Bets used to be a thing in scientific circles in days past. In oxbridge senior common rooms you can still find old betting books where bets between the dons are recorded; it makes for very amusing reading. At Berkeley, we try to uphold this tradition, except that instead of smoke-filled common rooms, we do it at the (now sadly defunct) Cafe Nefeli. The following was one such bet, made on Sept 23, 2014, hands shaken in front of three bemused witnesses (Kateria Fragkiadaki, Philipp Krähenbühl, and Georgia Gkioxari, see photo):

"If, by the first day of autumn (Sept 23) of 2015, a method will exist that can match or beat the performance of R-CNN on Pascal VOC detection, without the use of any extra, human annotations (e.g. ImageNet) as pre-training, Mr. Malik promises to buy Mr. Efros one (1) gelato (2 scoops: one chocolate, one vanilla)."

The back story of the bet is as follows. R-CNN came out in CVPR 2014 with really impressive results on PASCAL VOC detection. I think this was a key moment when the more sceptical members within the computer vision community (such as myself) finally embraced deep learning. However, there was a complication: PASCAL VOC was said to be too small to train a ConvNet from scratch, so the network had to be pre-trained on ImageNet first, and then fine-tuned on PASCAL. This to me felt very strange: PASCAL and ImageNet were such different datasets, with completely different label sets and biases... why would training on one help the other? During that afternoon coffee at Nefeli, I suggested that maybe the network didn't actually need the ImageNet labels, just the ImageNet images to pre-train. Basically, the scientific question I wanted answered was: does one need semantic supervision to learn a good representation? Thus, the Gelato Bet was born. To entice other reserachers to get involved, I promised to share my winning gelato with any team that will help me win the bet.

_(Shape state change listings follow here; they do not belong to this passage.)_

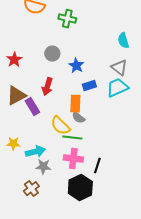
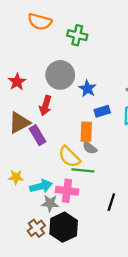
gray circle: (52, 54) -> (60, 75), size x1.6
red arrow: (47, 87) -> (45, 106), moved
pink cross: (73, 159) -> (67, 191), moved
black hexagon: (80, 188) -> (64, 227), moved

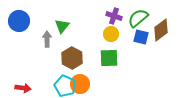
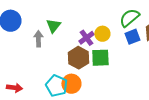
purple cross: (114, 16) -> (86, 38), moved, turned 35
blue square: (141, 37) -> (132, 37), turned -35
brown hexagon: (72, 58) -> (78, 58), moved

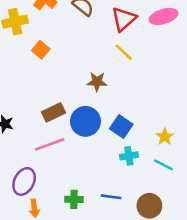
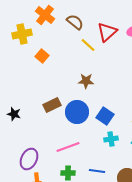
yellow line: (124, 52) -> (88, 45), moved
pink line: (50, 144) -> (68, 147), moved

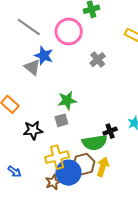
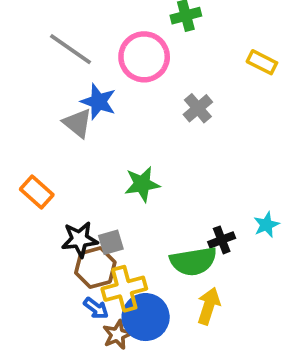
gray square: (61, 120) -> (111, 242), moved
brown hexagon: (84, 164) -> (95, 268), moved
blue arrow: (14, 172) -> (96, 308), moved

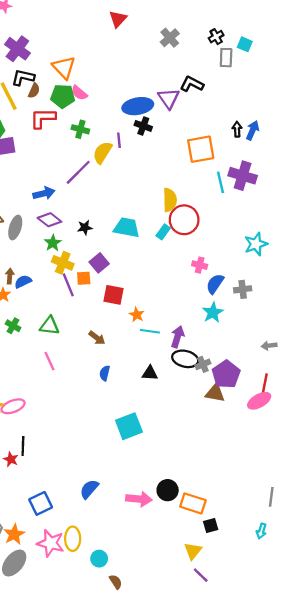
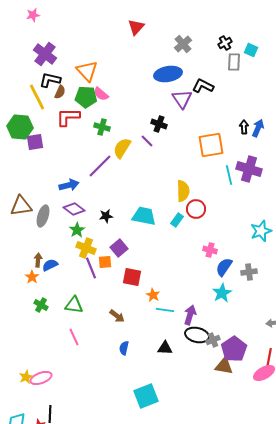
blue ellipse: (138, 106) -> (168, 74), moved
purple line: (119, 140) -> (147, 141), moved, turned -40
red circle: (184, 220) -> (196, 209), size x0.7

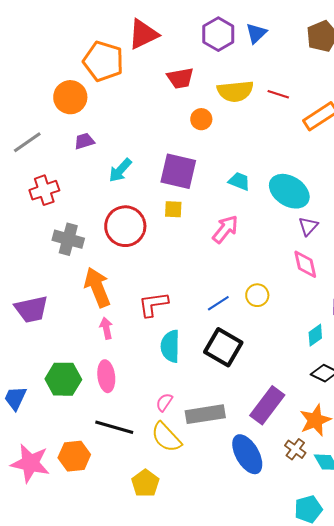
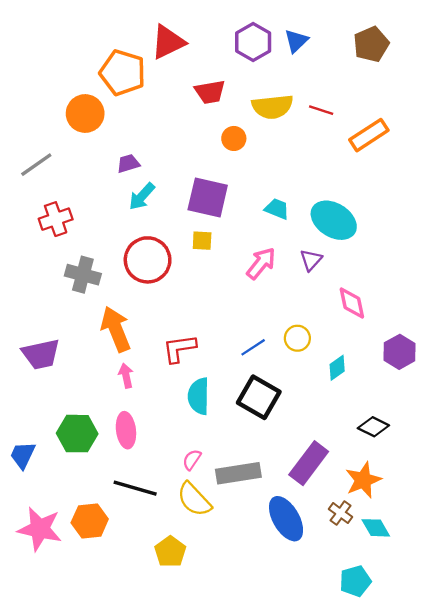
purple trapezoid: (84, 141) -> (128, 163), moved
purple triangle: (308, 226) -> (311, 260), moved
cyan diamond: (315, 335) -> (337, 368), moved

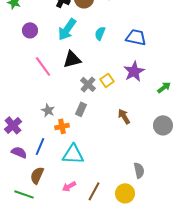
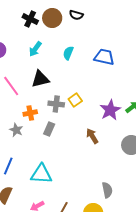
cyan arrow: (67, 29) -> (35, 49), size x0.7
purple star: (134, 71) -> (110, 110), moved
gray cross: (88, 84) -> (56, 104), turned -35
orange cross: (62, 126) -> (30, 113), moved

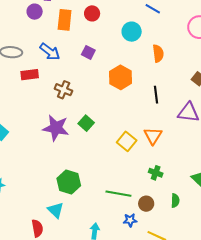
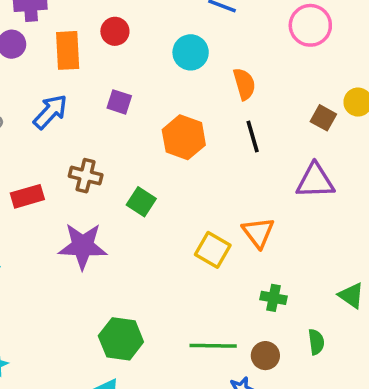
blue arrow: (50, 52) -> (50, 112), turned -75
red rectangle: (30, 75) -> (27, 196), moved
black line: (156, 95) -> (253, 137), moved
green square: (86, 123) -> (141, 202), moved

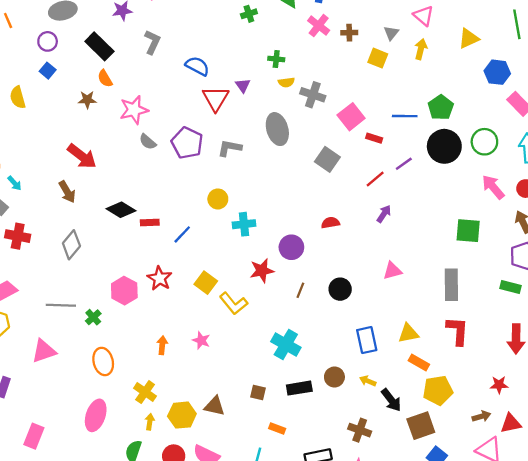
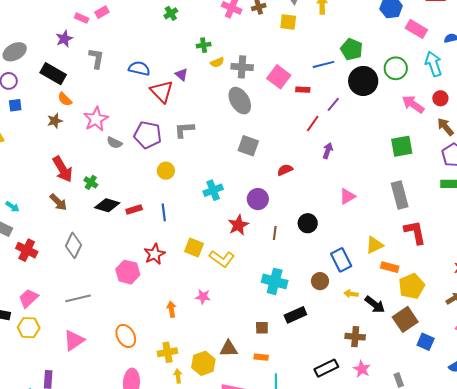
blue square: (48, 71) -> (15, 105), turned -32
gray ellipse: (277, 129) -> (240, 101), moved
red arrow: (82, 156) -> (63, 169), turned 36
gray square: (327, 159) -> (248, 146), moved
yellow circle: (218, 199) -> (166, 171), moved
blue line: (182, 234) -> (164, 212), turned -36
red cross: (18, 236) -> (27, 250), turned 30
red star: (160, 278) -> (155, 254), turned 30
green cross: (93, 317) -> (91, 182), moved
brown circle: (334, 377) -> (320, 281), moved
yellow cross: (145, 392) -> (167, 352), turned -30
orange rectangle: (277, 429) -> (261, 357), moved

Of course, I lost. Even now, five years later, we still don't have anything that beats ImageNet pre-training for PASCAL VOC (although several methods come tantalizingly close). Indeed, the whole premise that pre-training is needed for PASCAL in the first place might be erronious. On the other hand, the bet probably played a role in getting what we now call self-supervised learning started around ICCV'15. Finally, this taught me a valuable lesson: think twice before betting against your own advisor!

Alyosha Efros
Berkeley, CA
March 2019